Le explicó que el equipo británico estaba formado por oficiales del 15º Regimiento de lanceros, y por lo visto, habían traído consigo un grupo de hinchas de lo más ruidosos, muchos de los cuales ya habían empezado a beber. También había algunos militares, acompañados por sus criados, y hasta un par de suplentes con la equipación ya puesta por si tenían que salir al campo.

Pegajosa e incómoda, Eliza esperó junto a Clifford, observando la pequeña multitud. Justo detrás del grupo de hinchas británicos había un hombre y una mujer alta, cogidos del brazo. La mujer miró en dirección a Eliza y sonrió. Clifford se dio cuenta y le susurró que era Dottie Hopkins, la mujer del médico.

—Los conocerás más tarde —añadió—. Son buenas personas.

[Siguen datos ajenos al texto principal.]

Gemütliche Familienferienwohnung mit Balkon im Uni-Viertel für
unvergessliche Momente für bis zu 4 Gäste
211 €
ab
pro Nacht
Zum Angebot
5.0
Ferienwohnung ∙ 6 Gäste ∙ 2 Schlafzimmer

La mujer parecía amable y Eliza se alegró de que Clifford fuese a presentárselos. Al otro extremo del campo empezaba a congregarse un grupo bastante nutrido de vocingleros hinchas indios, también acompañados por un enjambre de criados de etiqueta. Eliza no podía despegar los ojos de ellos.

—Aunque lo llaman «el juego de los reyes», últimamente Anish, el maharajá, rara vez acude a un partido —continuó Clifford—. Pero al que de verdad merece la pena ver es al príncipe Jayant. Es un excelente jinete y sabe jugar en equipo. Si sale al campo hoy, la cosa estará reñida.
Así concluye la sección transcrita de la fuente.